After four years, the works were leased to John Cox for 21 years at £125 a year. In 1860, Mr Cranstone took over this lease.
A meeting held at the Railway Hotel, Boxmoor, on 13 July 1868 resulted in the formation of the new ‘Boxmoor, Two Waters and Crouchfield Gas and Coke Company Ltd.’ The original committee consisted of Messrs. Hayes, Byford, Monk, Hall, Evilthrift, Leudon, Catling, Smith and Austin. It started with £3,000 capital.
A fortnight later, the committee agreed to approach Thomas Coupland for the use of his land by the ‘new railway bridge’. He conceded half an acre of land for £300 and a further £15 was paid to his tenant, Frederick Smith, for his interest on the land. They then decided to move the Company’s offices from Boxmoor Wharf to Mr Adkins’ rooms near the Baptist Chapel on London Road. They promised the Inspector of Lighting to light 30 lamps in Boxmoor and Two Waters.

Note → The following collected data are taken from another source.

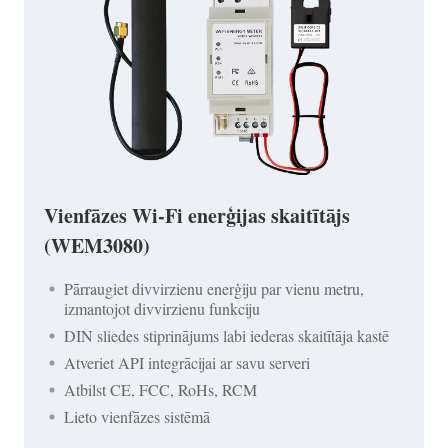
Vienfāzes Wi-Fi enerģijas skaitītājs
(WEM3080)
Pārraugiet divvirzienu enerģiju par vienu metru,
izmantojot divvirzienu funkciju
DIN sliedes stiprinājums labi iederas skaitītāja kastē
Atveriet API integrācijai ar savu serveri
Atbilst CE, FCC, RoHs, RCM
Lieto vienfāzes sistēmā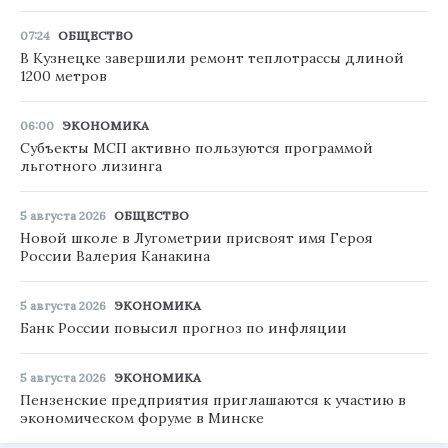
07:24
ОБЩЕСТВО
В Кузнецке завершили ремонт теплотрассы длиной
1200 метров
06:00
ЭКОНОМИКА
Субъекты МСП активно пользуются программой
льготного лизинга
5 августа 2026
ОБЩЕСТВО
Новой школе в Лугометрии присвоят имя Героя
России Валерия Канакина
5 августа 2026
ЭКОНОМИКА
Банк России повысил прогноз по инфляции
5 августа 2026
ЭКОНОМИКА
Пензенские предприятия приглашаются к участию в
экономическом форуме в Минске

A meeting had been held with Mr Cranstone about the purchase of his interests on the Two Waters side of the canal, but the outcome was unsatisfactory. However, by 1867 there had been so many complaints about his Company that a new organisation was proposed to take over the existing works and the gasometer at Pope’s Lane, as well as the leasehold gasometer and site at Albion Place, Moor End. Not surprisingly, when the new company chose to style itself the ‘Hemel Hempstead and Boxmoor Gas Company’, the original ‘Boxmoor, Two Waters and Crouchfield’ consortium were rather disgruntled!
By February 1869, the Boxmoor Gas works were almost complete. An engineer was being sought to inspect the works for the princely sum of one guinea. The gas main from Fishery Bridge to the Crouchfield area (the old name for part of Boxmoor) was finished in January 1870. Various agreements were made over the next few years with the Hemel Hempstead based company and in 1873 it cut off the supply at Two Waters. The supply pipes were then fitted to the Boxmoor and Two Water’s Company’s mains.
On 4 February 1878, the Bill went to Parliament to dissolve the two former rival companies. Like the Phoenix, they were re-born under their new joint title – ‘The Hemel Hempstead District Gas Company’.
The Moor End gasholder was pulled down soon after; in 1879 the Directors considered moving the Hemel Hempstead works to Boxmoor, as long as the Midland Railway would still deliver coal there. The Hemel Hempstead and Harpenden Railway line ran from Heath Park Halt up to the gas works, crossing both the river and the canal as well as the London Road. By October 1880, the older gas works at Bury Mill End were demolished. The gas works closed in the spring of 1960 but the gasholder at Boxmoor remains to this day.